───── Stored data
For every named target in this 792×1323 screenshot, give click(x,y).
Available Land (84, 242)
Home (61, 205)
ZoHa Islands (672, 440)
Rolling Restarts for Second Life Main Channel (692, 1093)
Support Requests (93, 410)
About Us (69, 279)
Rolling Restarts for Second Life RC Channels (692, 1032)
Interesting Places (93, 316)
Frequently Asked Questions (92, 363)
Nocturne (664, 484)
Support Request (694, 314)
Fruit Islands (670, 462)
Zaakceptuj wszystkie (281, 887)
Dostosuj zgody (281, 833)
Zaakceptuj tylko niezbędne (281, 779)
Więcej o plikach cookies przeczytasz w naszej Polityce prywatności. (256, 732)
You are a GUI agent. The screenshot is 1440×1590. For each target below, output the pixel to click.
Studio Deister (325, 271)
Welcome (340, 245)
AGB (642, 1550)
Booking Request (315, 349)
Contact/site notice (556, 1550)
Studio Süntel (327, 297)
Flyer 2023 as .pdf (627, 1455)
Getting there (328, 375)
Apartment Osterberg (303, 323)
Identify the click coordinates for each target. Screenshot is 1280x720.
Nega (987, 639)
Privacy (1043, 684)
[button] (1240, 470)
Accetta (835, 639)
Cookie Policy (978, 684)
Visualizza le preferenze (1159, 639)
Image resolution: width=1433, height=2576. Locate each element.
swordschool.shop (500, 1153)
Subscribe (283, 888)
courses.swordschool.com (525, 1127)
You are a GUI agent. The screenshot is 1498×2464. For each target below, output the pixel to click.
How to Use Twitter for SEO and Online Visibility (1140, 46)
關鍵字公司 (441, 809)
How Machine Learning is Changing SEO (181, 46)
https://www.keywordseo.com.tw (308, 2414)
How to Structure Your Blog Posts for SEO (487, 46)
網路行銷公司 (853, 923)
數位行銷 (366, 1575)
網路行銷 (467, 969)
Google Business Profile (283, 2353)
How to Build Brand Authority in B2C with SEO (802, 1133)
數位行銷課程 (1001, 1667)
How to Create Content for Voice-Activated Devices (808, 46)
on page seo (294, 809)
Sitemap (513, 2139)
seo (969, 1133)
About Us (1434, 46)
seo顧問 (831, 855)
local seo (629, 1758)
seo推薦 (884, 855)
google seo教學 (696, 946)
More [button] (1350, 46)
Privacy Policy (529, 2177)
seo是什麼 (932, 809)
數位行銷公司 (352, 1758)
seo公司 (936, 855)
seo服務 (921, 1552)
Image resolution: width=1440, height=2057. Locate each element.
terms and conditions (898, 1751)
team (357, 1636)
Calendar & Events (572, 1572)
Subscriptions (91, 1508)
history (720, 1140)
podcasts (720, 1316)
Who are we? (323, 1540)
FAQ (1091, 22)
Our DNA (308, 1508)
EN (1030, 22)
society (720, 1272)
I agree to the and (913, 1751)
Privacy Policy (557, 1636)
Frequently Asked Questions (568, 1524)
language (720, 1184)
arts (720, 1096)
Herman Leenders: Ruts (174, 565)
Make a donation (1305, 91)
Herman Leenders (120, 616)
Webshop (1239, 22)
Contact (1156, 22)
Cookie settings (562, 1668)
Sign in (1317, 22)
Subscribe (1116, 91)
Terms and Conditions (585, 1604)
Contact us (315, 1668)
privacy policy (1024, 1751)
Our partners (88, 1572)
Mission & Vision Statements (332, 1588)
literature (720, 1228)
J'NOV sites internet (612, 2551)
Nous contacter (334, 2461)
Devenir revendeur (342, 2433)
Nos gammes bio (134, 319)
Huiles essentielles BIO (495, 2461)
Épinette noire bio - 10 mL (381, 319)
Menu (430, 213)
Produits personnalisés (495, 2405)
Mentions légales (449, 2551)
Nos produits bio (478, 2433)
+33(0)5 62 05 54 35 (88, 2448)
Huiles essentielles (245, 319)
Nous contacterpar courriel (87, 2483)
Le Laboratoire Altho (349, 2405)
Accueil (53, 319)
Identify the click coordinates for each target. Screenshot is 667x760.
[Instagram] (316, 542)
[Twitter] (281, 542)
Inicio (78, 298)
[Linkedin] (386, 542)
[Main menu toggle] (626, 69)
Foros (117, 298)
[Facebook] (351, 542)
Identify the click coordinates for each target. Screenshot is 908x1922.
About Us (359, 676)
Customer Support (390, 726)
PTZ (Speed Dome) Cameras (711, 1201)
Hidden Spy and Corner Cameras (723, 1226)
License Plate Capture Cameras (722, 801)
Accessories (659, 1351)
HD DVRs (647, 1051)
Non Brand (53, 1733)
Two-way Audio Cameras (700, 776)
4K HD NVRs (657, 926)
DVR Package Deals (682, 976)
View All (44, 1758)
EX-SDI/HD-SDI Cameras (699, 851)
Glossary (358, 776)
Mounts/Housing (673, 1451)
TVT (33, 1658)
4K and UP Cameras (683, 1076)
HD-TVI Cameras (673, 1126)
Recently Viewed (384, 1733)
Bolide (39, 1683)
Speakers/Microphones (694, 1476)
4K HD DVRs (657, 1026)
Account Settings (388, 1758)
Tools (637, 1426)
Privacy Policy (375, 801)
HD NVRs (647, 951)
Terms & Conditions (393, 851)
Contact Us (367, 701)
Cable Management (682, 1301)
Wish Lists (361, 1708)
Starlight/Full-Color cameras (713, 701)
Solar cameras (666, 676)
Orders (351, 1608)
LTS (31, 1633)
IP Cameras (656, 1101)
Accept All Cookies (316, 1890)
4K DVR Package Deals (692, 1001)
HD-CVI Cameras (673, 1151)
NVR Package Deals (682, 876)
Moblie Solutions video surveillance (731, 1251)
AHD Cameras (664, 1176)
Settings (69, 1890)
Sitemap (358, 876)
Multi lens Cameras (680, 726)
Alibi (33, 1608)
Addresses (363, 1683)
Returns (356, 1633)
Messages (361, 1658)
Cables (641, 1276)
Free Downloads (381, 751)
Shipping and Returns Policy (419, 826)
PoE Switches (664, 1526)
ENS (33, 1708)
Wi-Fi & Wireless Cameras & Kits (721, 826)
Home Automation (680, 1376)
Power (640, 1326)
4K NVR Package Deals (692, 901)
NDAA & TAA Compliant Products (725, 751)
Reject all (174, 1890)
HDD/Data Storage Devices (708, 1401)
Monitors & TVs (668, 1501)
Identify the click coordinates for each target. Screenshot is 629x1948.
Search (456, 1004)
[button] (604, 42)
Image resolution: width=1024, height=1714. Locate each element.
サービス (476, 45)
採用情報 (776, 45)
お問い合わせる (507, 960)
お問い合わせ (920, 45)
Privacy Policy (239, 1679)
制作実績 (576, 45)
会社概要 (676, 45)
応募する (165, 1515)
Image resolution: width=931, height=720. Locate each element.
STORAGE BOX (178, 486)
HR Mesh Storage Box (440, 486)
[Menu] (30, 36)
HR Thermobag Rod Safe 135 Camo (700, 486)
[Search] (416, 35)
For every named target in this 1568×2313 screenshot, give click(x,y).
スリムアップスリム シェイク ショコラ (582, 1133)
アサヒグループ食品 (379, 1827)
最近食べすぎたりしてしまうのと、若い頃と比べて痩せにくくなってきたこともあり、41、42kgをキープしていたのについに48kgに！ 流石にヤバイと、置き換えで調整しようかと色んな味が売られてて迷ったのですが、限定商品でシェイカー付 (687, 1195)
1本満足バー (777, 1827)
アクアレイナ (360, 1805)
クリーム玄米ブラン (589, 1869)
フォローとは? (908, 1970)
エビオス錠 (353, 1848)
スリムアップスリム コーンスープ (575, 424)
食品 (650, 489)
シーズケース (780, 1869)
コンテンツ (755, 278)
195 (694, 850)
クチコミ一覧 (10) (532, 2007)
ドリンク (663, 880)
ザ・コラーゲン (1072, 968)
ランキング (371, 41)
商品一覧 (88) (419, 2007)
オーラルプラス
──────────
Task directions:
All that should be written out is the stretch of lines above between the one holding "[button] (604, 42)" and the one holding "スリムアップスリム コーンスープ (575, 424)", inclusive, exactly as given.

Written answer:
[button] (604, 42)
Image resolution: width=1024, height=1714. Locate each element.
サービス (476, 45)
採用情報 (776, 45)
お問い合わせる (507, 960)
お問い合わせ (920, 45)
Privacy Policy (239, 1679)
制作実績 (576, 45)
会社概要 (676, 45)
応募する (165, 1515)
Image resolution: width=931, height=720. Locate each element.
STORAGE BOX (178, 486)
HR Mesh Storage Box (440, 486)
[Menu] (30, 36)
HR Thermobag Rod Safe 135 Camo (700, 486)
[Search] (416, 35)
For every named target in this 1568×2313 screenshot, give click(x,y).
スリムアップスリム シェイク ショコラ (582, 1133)
アサヒグループ食品 (379, 1827)
最近食べすぎたりしてしまうのと、若い頃と比べて痩せにくくなってきたこともあり、41、42kgをキープしていたのについに48kgに！ 流石にヤバイと、置き換えで調整しようかと色んな味が売られてて迷ったのですが、限定商品でシェイカー付 (687, 1195)
1本満足バー (777, 1827)
アクアレイナ (360, 1805)
クリーム玄米ブラン (589, 1869)
フォローとは? (908, 1970)
エビオス錠 (353, 1848)
スリムアップスリム コーンスープ (575, 424)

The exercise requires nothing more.